- Activity: Gather up every line from the entries below that uses the word "Schwesinger".

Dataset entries

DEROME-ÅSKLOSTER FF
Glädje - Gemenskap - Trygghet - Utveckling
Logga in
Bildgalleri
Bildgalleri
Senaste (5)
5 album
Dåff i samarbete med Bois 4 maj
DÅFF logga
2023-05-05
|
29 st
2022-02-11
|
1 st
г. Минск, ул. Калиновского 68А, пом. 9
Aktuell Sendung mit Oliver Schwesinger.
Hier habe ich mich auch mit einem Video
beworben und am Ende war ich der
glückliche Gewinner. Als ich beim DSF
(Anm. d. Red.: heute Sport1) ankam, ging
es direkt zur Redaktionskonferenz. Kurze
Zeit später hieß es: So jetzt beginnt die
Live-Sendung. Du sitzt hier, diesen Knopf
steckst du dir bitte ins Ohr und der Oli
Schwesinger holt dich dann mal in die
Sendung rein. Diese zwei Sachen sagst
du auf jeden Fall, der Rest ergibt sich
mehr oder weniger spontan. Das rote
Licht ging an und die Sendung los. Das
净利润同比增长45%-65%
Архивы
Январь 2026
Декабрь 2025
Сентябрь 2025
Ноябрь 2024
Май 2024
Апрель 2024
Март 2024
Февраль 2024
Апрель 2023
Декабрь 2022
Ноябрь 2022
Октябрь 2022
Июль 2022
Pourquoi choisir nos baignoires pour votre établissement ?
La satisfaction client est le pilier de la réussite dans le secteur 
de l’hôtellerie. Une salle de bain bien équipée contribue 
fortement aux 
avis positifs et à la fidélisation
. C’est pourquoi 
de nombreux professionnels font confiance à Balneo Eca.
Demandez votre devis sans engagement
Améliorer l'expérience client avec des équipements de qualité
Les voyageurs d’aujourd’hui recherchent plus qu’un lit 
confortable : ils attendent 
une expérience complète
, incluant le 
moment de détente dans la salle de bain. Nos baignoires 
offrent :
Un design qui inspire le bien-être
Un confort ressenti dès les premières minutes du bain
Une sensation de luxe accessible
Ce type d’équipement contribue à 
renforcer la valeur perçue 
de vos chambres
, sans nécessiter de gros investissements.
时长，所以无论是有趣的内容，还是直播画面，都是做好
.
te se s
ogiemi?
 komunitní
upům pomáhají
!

- Solution to this task:
Aktuell Sendung mit Oliver Schwesinger.
Schwesinger holt dich dann mal in die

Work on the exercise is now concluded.